_Records for processing_
'''

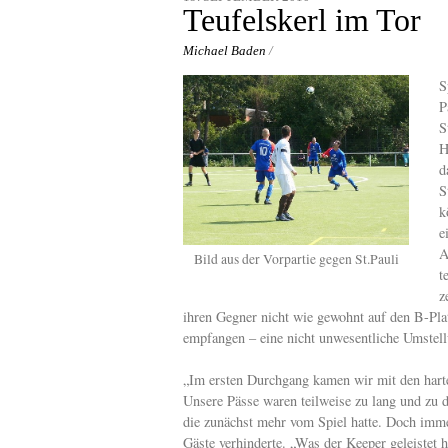
content
Teufelskerl im Tor
Michael Baden
/
S
P
S
H
d
S
k
e
A
Bild aus der Vorpartie gegen St.Pauli
t
z
ihren Gegner nicht wie gewohnt auf den B-Pla
empfangen – eine nicht unwesentliche Umstell
„Im ersten Durchgang kamen wir mit den hart
Unsere Pässe waren teilweise zu lang und zu d
die zunächst mehr vom Spiel hatte. Doch imme
Gäste verhinderte. „Was der Keeper geleistet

'''

_Exercise description_
Print the material above verbatim, no images.

_Your solution_
content
Teufelskerl im Tor
Michael Baden
/
S
P
S
H
d
S
k
e
A
Bild aus der Vorpartie gegen St.Pauli
t
z
ihren Gegner nicht wie gewohnt auf den B-Pla
empfangen – eine nicht unwesentliche Umstell
„Im ersten Durchgang kamen wir mit den hart
Unsere Pässe waren teilweise zu lang und zu d
die zunächst mehr vom Spiel hatte. Doch imme
Gäste verhinderte. „Was der Keeper geleistet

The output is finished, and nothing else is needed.